Three Gorges Probe

Taiwan ‘conducts computer-simulated attack on the dam’

Kelly Haggart

September 4, 2002

Amid growing tensions with Taiwan, China has revealed that it has built a missile defence shield to protect the Three Gorges dam from the threat of military attack.


China Radio International broadcast the news in apparent response to a recent report in the Taibei-based China Times Weekly that said Taiwan has conducted a computer-simulated military exercise in which state-of-the-art F-16 fighter jets launch an attack on the dam.

The F-16 is currently the only fighter plane in Taiwan’s arsenal that could undertake this long-range attack, carrying either a “smart bomb” or air-to-surface “maverick missile,” reporter Lu Zhaolong wrote in the magazine. His article was picked up by the U.S.-based Web site, Chinese News Net (Duowei xinwen wang), on Aug. 23.

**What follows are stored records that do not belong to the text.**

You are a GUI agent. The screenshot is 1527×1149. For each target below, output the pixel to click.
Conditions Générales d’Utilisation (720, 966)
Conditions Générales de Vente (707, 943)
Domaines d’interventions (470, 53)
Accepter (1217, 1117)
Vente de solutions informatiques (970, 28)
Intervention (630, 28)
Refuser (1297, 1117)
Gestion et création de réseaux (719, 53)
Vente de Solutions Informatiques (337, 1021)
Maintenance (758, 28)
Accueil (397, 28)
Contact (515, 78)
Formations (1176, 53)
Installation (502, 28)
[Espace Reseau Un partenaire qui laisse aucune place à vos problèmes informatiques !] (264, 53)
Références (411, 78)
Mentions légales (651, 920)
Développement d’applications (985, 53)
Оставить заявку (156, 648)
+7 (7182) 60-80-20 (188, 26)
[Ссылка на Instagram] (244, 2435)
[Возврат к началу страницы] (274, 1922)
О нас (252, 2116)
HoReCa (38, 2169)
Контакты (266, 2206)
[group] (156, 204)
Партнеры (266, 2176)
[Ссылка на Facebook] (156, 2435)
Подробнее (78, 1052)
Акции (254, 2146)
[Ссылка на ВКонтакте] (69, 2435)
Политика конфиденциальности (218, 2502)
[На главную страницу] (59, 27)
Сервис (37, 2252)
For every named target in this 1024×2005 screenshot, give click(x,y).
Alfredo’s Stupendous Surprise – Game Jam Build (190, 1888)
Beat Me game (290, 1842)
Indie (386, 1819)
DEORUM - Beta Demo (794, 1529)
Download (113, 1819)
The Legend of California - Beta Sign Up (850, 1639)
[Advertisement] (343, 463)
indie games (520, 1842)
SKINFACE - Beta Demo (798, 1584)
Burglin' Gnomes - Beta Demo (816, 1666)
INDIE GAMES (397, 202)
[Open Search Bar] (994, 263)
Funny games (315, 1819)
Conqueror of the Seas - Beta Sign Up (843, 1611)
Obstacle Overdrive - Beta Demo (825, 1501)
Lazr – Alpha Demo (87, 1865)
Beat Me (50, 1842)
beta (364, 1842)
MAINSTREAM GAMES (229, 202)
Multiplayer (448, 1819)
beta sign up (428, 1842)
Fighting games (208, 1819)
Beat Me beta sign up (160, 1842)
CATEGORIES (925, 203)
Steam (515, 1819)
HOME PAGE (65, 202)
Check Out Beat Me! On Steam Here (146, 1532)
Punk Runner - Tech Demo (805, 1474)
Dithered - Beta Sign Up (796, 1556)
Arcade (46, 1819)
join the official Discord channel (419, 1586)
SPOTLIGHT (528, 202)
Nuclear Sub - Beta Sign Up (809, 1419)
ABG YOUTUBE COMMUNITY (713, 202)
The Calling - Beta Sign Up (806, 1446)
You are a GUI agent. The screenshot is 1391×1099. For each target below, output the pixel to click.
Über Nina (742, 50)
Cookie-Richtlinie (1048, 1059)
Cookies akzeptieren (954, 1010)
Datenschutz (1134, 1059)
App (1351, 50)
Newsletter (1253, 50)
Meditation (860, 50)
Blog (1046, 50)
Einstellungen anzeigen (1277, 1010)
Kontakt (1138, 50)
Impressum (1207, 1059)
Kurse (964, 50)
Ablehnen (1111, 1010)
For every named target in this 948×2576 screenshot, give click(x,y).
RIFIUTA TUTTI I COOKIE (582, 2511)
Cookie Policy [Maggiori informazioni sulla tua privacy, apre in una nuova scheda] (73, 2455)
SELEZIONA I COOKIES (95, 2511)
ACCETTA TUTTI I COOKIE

China Radio International, in an Aug. 29 report carried on its Chinese-language Web site, said that after the dam project was approved in 1992, Beijing decided to protect the Three Gorges area with a “double-layer defence shield.”

It was also in 1992 that the United States sold Taiwan 150 F-16 jets. The planes have a range of 1,500 kilometres, allowing them to reach the Three Gorges dam from Taiwan, according to a popular news Web Site based outside China, Kan Zhongguo (Watching China).

Top Taiwan officials have recently warned that any attack by mainland forces would be met by retaliatory strikes on Hong Kong, Shanghai and “a final decisive battle in the heart of the mainland,” China Radio International said.

But, the radio said, the mainland has nothing to fear from Taiwan because of two defence shields, in place since 1997, that protect the Three Gorges dam area: an anti-ballistic missile defence shield covering much of the Yangtze River valley and a smaller shield focused on the dam itself.

“According to mainland military experts, it’s true that, supported and trained by the United States, Taiwan’s airforce has greatly enhanced its ability to attack the mainland in recent years,” the radio said. “However, these experts have pointed out that Taiwan’s airforce is not strong enough to penetrate the double-layer defence system built by the People’s Liberation Army. …

“In terms of overall military capability, it would be difficult for Taiwan’s airforce to carry out such a long-range attack on the Three Gorges dam in the near future. It appears that this kind of exercise is more bluff and bluster than actual plan,” the radio said.

In a separate report, Chinese News Net has also raised the spectre of a potential terrorist attack on the Three Gorges dam being launched by Muslim separatists from China’s northwest.

The Web site said in an Aug. 17 report that Wang Lixiong, author of a best-selling book published in Hong Kong, Sky burial: The fate of Tibet, has recently turned his attention to a region he feels will become an even bigger headache for Beijing than Tibet – Xinjiang, where radical separatists have turned to violence rather than peaceful means to achieve their independence goals.

Uigur separatist violence in the 1990s claimed 162 lives in 200 incidents inside Xinjiang, according to official figures published by China’s State Council. The official data also reveal that in one raid alone, police found six tonnes of bomb-making chemicals, as well as hundreds of rifles and tens of thousands of bullets.

Mr. Wang contends that the Sept. 11 attacks in the United States heightened fears among Chinese leaders that terrorist attacks emanating from predominantly Muslim Xinjiang could become increasingly serious and sophisticated.

He interviewed Uigur militants who hinted of plans to stage attention-grabbing attacks on several high-profile targets in China, one of which could be the Three Gorges dam. While Beijing may be well prepared for a military strike from the air, it may be less ready to contend with an unexpected ground-based attack from within its own territory, Mr. Wang was quoted as saying.